____ Excerpted records

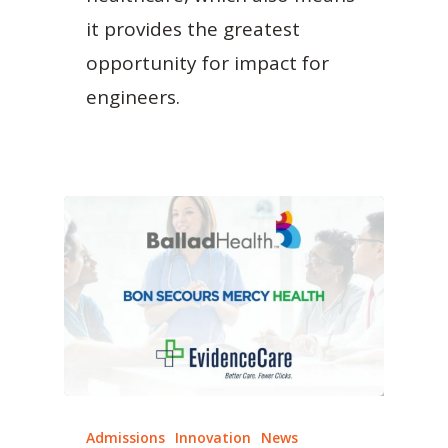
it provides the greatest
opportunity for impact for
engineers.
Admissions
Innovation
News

________
____ Excerpted records

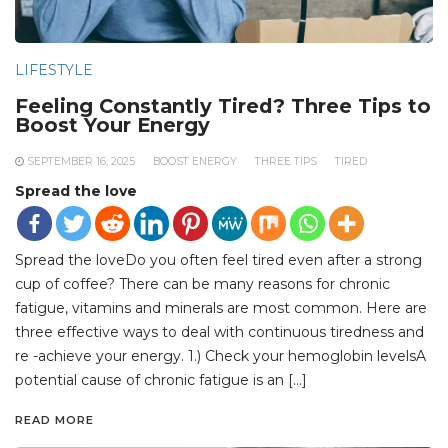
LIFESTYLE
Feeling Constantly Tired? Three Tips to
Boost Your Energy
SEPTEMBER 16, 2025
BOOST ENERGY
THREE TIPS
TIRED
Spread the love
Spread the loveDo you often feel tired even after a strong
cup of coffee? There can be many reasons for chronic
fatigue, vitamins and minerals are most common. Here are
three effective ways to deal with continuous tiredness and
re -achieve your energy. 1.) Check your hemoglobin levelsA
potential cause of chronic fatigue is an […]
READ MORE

________

## About this task
Search the records above for "chronic". Copy each line where it is found.

## Response below
cup of coffee? There can be many reasons for chronic
potential cause of chronic fatigue is an […]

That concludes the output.